Revolusioner dalam bertindak, namun logis dan santun dalam metode dan caranya.
Tercatat Bung Karno adalah salah satu murid dari raja tanpa mahkota, HOS
Cokroaminoto. Bersama Semaun dan Kartosoewiryo kelak menjadi pemimpin-pemimpin
berpengaruh di Indonesia bahkan dunia. Sedangkan Bung Hatta dilahirkan dari
perkumpulan-perkumpulan seperti Jong Soematra dan sejenisnya, bertemu dengan
Nazir Simanjuntak untuk kemudian menjadi salah satu tokoh penting dalam
Indische Verengging yang kelak akan menjadi Perhimpunan Indonesia. Kemudian
bersama mereka merapatkan barisan dan membidani Sumpah Pemuda 1928, untuk
kemudian menjadi awal pembentukan identitas kebangsaan.
Kehebatan
dan kekuatan personal beliau berdua meresonasi seantoro negeri. Hadir dalam
bentuk seruan tunggal kemerdekaan dan persatuan. Merapatlah puluhan organisasi
dan pergerakan nasional yang eranya dimulai oleh Sarikat Dagang Islam pada 1905
dan diambil titik tolaknya oleh Boedi Oetomo pada 1908. Bersama membentuk
berbagai kongres-kongres dan rapat umum, aksi-aksi dijalanan, selebaran,
bulletin, majalah dan poster-poster dengan tema kemerdekaan. Sangat disayangkan
pada 1926 aksi kudeta oleh PKI (Partai Komunis Indonesia, anggota Komunisme
Internasional (Komintren), membuat benih-benih tersebut harus menunggu untuk
tumbuh. Pengawasan dan pengintaian dari Belanda, membuat berbagai tokoh
pergerakan dibui, diasingkan bahkan dibunuh.
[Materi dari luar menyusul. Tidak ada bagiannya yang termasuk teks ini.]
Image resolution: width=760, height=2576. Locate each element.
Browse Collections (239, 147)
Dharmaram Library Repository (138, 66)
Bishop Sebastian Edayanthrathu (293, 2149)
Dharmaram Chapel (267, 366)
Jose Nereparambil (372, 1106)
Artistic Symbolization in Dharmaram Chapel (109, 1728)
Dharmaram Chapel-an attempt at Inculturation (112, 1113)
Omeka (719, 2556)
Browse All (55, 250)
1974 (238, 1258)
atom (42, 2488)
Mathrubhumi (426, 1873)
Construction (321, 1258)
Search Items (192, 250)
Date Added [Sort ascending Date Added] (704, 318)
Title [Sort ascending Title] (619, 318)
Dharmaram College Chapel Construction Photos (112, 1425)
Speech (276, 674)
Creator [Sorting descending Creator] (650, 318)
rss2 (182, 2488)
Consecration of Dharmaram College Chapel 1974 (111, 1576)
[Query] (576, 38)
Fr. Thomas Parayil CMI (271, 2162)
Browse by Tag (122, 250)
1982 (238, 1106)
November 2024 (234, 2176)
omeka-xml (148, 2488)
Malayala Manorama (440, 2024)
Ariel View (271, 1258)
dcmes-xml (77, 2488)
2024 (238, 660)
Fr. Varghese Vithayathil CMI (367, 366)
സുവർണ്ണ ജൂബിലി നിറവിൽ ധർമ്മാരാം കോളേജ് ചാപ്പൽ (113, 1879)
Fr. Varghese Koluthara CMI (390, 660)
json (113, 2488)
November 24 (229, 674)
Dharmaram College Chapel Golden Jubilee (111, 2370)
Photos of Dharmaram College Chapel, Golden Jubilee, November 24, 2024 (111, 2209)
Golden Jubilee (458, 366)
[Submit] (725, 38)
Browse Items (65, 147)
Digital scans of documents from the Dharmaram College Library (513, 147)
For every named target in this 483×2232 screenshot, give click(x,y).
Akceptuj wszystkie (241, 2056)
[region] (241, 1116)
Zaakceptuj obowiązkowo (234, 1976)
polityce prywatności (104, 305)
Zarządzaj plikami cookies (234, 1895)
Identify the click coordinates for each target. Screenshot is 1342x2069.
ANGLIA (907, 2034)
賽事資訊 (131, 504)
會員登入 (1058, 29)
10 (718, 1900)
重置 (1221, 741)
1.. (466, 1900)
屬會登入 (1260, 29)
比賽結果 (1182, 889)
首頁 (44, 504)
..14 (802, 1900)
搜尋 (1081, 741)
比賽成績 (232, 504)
Tetapi, pohon yang mampu tegak
berdiri diatas lapisan tanah pada adalah pohon yang kuat, dan jelas itulah yang
terjadi, itulah tantangan di depan Bung Karno dan Bung Hatta.
Persatuan
tetap digalakkan, perjuangan kemerdekaan tetap diteruskan, meskipun tetap ada
konflik tetapi tetap diketengahkan jalan penyelesaiaan secara kekeluargaan
dengan tidak mengorbankan tujuan kemerdekaan dan bangsa Indonesia. Disaat era
penjajahan Jepang atas prakarsa tokoh pergerakan dan para ‘ulama, masyarakat
Indonesia memperoleh pelatihan militer dan persenjataan. Dengan nama PETA
(Pembela Tanah Air), kelak akan menjadi nama besar yang akan menjadi tulang
punggung militer nasional. Nilai-nilai spiritual terus diamalkan dalam perjuangan
politik, seorang Inggit, istri Bung Karno senantiasa membawakan Al-Qur’an
ketika beliau dipenjara. Sedangkan Bung Hatta dikenal sebagai seorang yang
sholeh dan santun. Keduanya rajin berpuasa, dan beraktifitas berdasarkan waktu
sholat, bahkan saat proklamasi kemerdekaan, Bung Karno yang sedang sakit tetap
menyelesaikan kewajiban Puasa Ramadhan.
Pepatah
bijak mendefinisikan bahwa perilaku dan kebiasaan akan membentuk sebuah
karakter. Jika ingin memiliki karakter pemimpin, terbiasalah menjadi pemimpin. Namun
jika hanya ingin menjadi pengepul sampah, akrab-akrablah dengan tong sampah.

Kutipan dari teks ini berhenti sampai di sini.